Hierbei muß man bedenken, dass diese Frauen einen schreitenden Gang haben und sich barfuß auf der Erde bewegen. Hierzuland staksen die jungen Mütter - am Ende noch auf Plateauschuhen - auf dem Asphalt herum. Das Kind knallt bei jedem Schritt auf die Wirbelsäule und erleidet Mikrotraumen an den Bandscheiben."
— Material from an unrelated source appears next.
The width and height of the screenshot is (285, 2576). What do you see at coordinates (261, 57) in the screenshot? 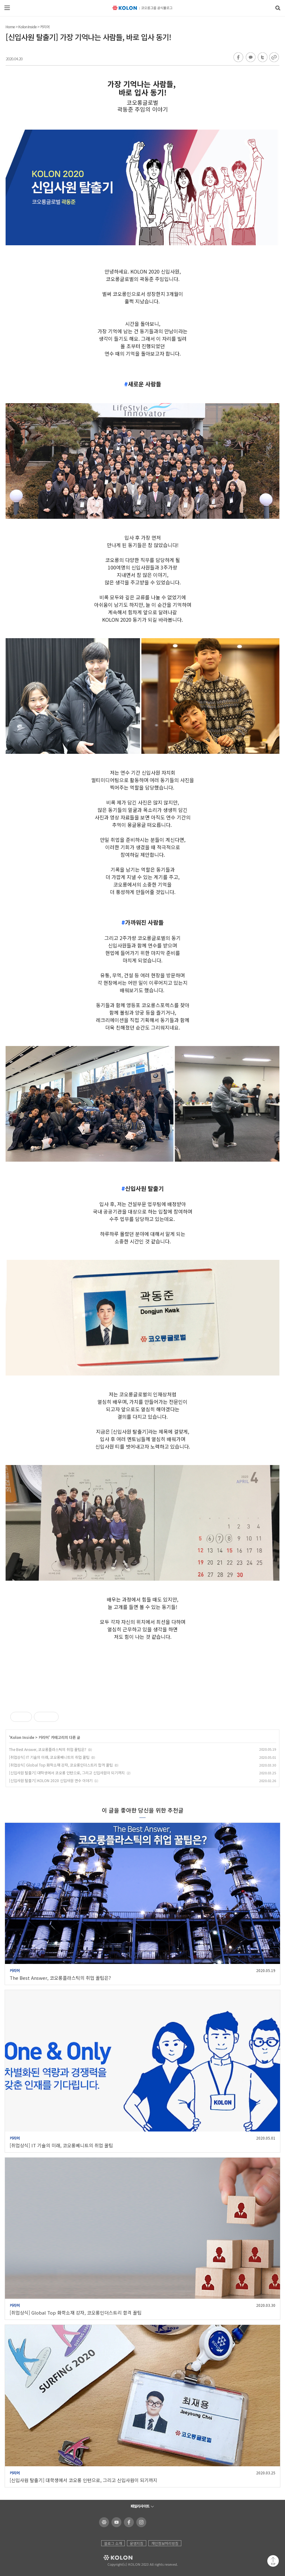 I see `트위터 공유` at bounding box center [261, 57].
Quelle: http://www.didymos.de

 

Bereits damals löste die Thematik Diskussionen aus und mehrere Fachärzte nahmen öffentlich Stellung, um die These des Dr. Uwe Göring zu widerlegen. So schrieb z.B. der Facharzt für Kinderorthopädie Dr. Eckehardt Bonnet in einem Brief an die Sächsische Zeit im Juni 1999 wie folgt (Zitat):

[...] Als Kinderarzt und Sportmediziner mit 34-jähriger Berufserfahrung und als Mitglied des Zentralverbandes der Ärzte für Naturheilverfahren schreibe ich Ihnen um eine Korrektur zu erreichen zu Ihrer Meldung über die Auswirkungen von Tragehilfen. [...]
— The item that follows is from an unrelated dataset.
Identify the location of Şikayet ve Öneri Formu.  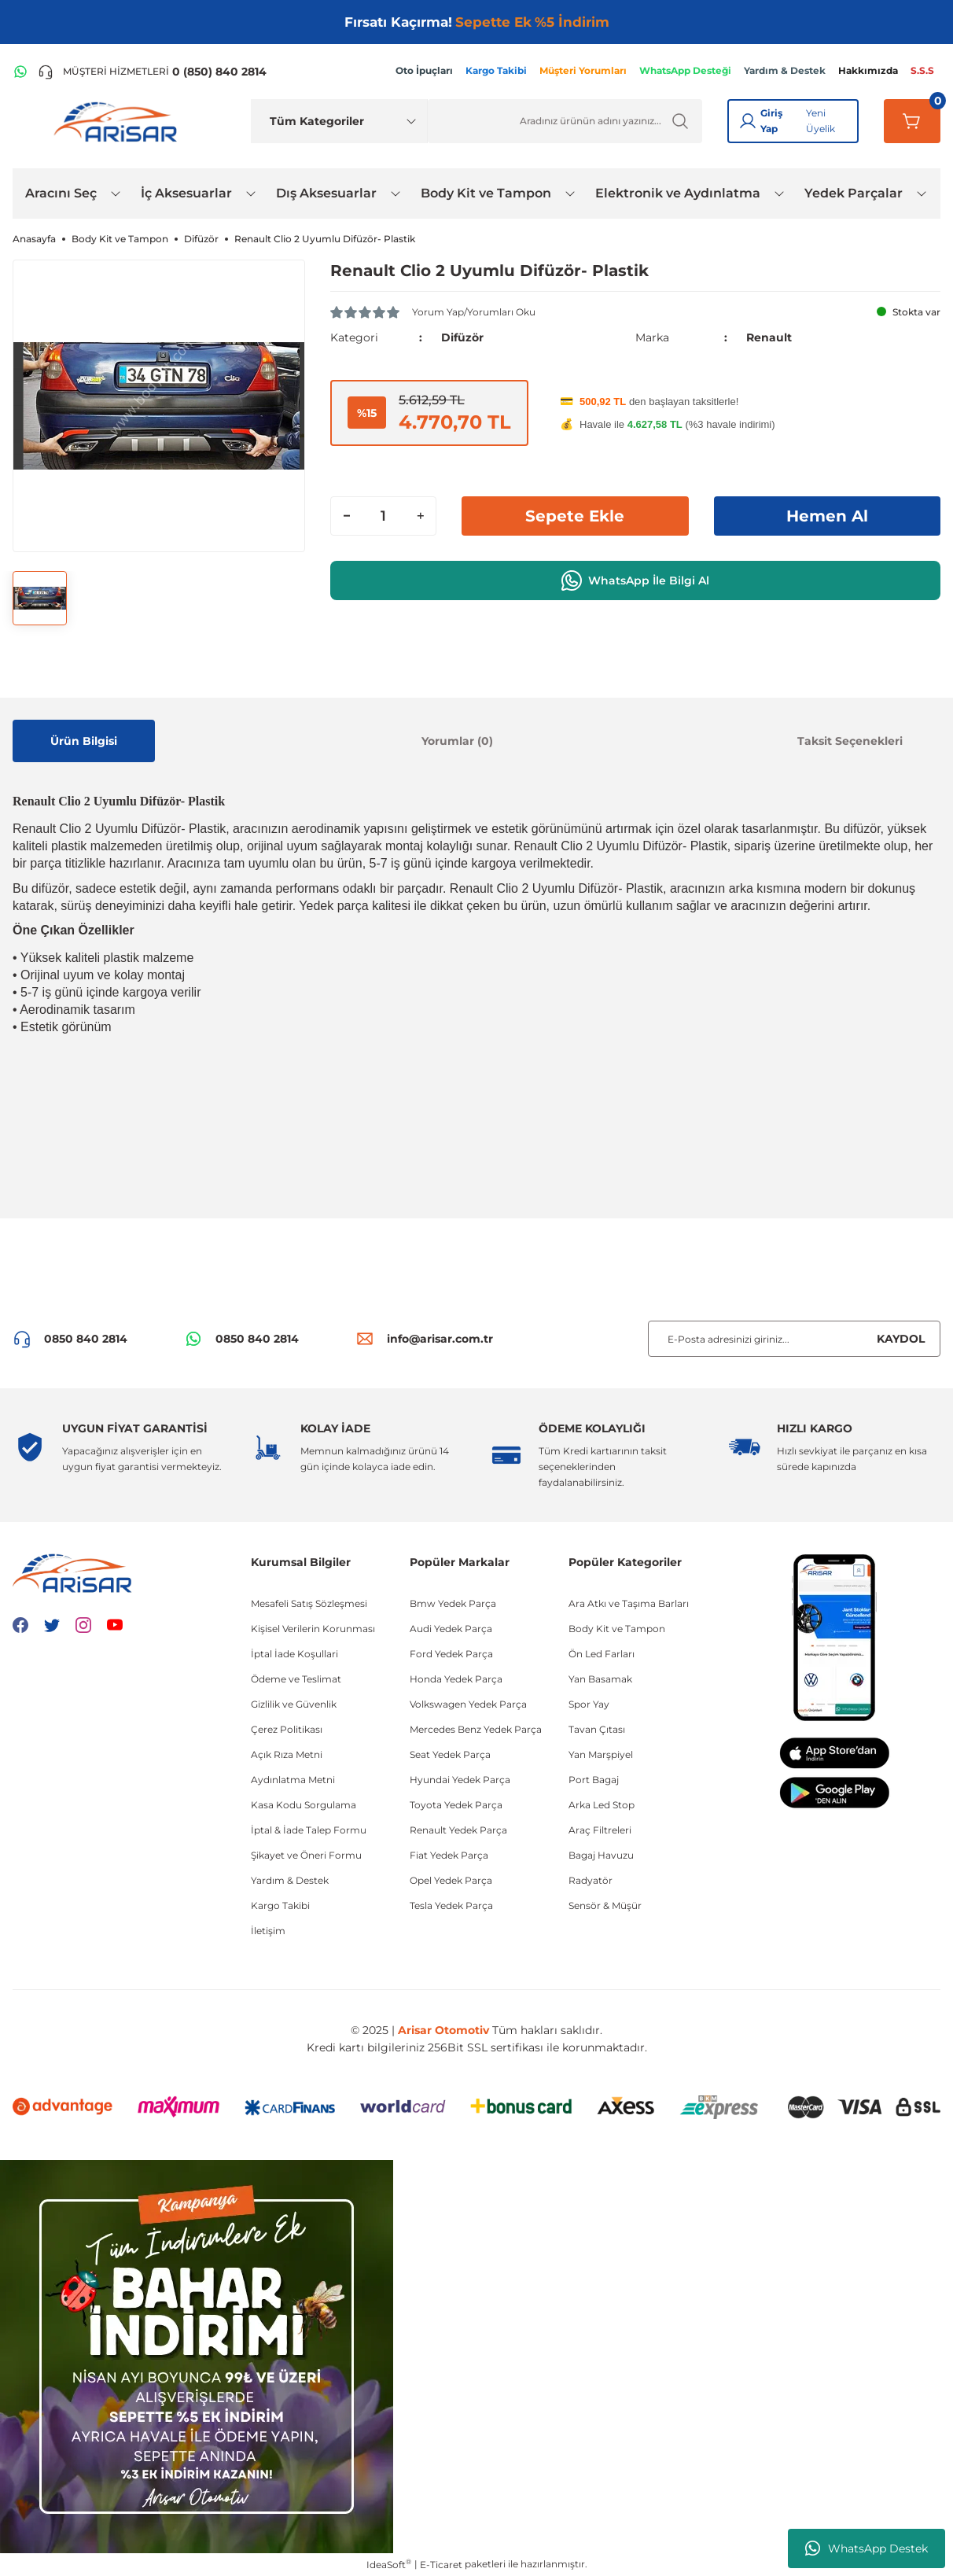 (306, 1855).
Das Transportieren in einer Tragehilfe ist die einzige naturgemäße und babygerechte Art des Transportierens. Alle Bedürfnisse des Kindes (Nähe zu Mutter oder Vater, Körperwärme, Geruch, Anblick, rhytmische Bewegung, "Hautmassage", Geborgenheit, Gehaltenwerden) werden befriedigt.
Die rhytmische Be- und Entlastung der Hüft- und Wirbelgelenke ist der optimale Wachstumsreiz und verhindert frühzeitig die Entwicklung einer Hüftfehlbildung oder einer Skoliose (Wirbelsäulenverkrümmung).

Bei Hyftdysplasie ist das Tragen im Tragetuch die beste Therapie, die wir kennen. [...]
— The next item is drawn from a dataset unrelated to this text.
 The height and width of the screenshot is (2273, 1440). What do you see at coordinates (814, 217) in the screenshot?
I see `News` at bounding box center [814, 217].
Quelle: http://www.didymos.de

 

Noch viel eher schon, nämlich 1970, erklärte der Verhaltensbiologe Dr. Hassenstein, dass Säuglinge keine Nesthocker sind und führte den Begriff "Tragling" ein. Auch der Dresdener Facharzt für Orthopädie, Prof. Dr. med. J. Büschelberger sah das Tragetuch als "eine einfach zu handhabende Vorrichtung zur Wiederherstellung eines natürlichen Mutter-Kind-Verhältnisses (Dyade)." (Zitat) Er stellte fest:

" An der kindlichen Wirbelsäule kann das Tragen im Tuch keine Schäden hervorrufen. Die intrauterine Haltung, die Totalkyphose der Wirbelsäule, bleibt nach der Geburt beim Sitzen im Tragetuch noch für lange Zeit erhalten. Mit Kräftigung der Hals- und Nackenmuskulatur und durch Aufnahme von Sozialkontakten mit der außerhalb der Dyade bestehenden Umwelt bildet sich nach einigen Wochen die Halslordose aus, während die Abschnitte der Brust- und der Lendenwirbelsäule bis zum Beginn des Gehens in kyphotischer Haltung verbleiben. "

 

Ich kann allen Eltern daher auch weiterhin ruhigen Gewissens empfehlen, ihre Babys im Tragetuch zu tragen, vorausgesetzt das Tuch umschließt das Kind fest wie eine Bandage, um seinen Rücken und das Köpfchen optimal zu stützen. Ebenso muß die Bindeweise eine korrekte Anhock-Spreiz-Haltung der Beinchen zulassen.

Bindeweisen, die mit dem Baby gebunden werden (z.B. Kängurubindeweise), lassen sich besser an Mutter und Kind anpassen und sind daher vorteilhafter als vorgebundene Trageweisen (z.B. einfache Kreuztrage). Mehr dazu erfahrt Ihr demnächst auf der Homepage. Bis dahin lassen sich schon ganz viele Informationen übers Tragen in meinem Forum finden.

 

Erstaunlicherweise steht der Artikel des Deutschen Grünes Kreuzes seit einigen Tagen nicht mehr auf deren Internetseite zur Verfügung. Sollte das Deutsche Grüne Kreuz etwa bemerkt haben, dass der Artikel nicht ausreichend recherchiert wurde?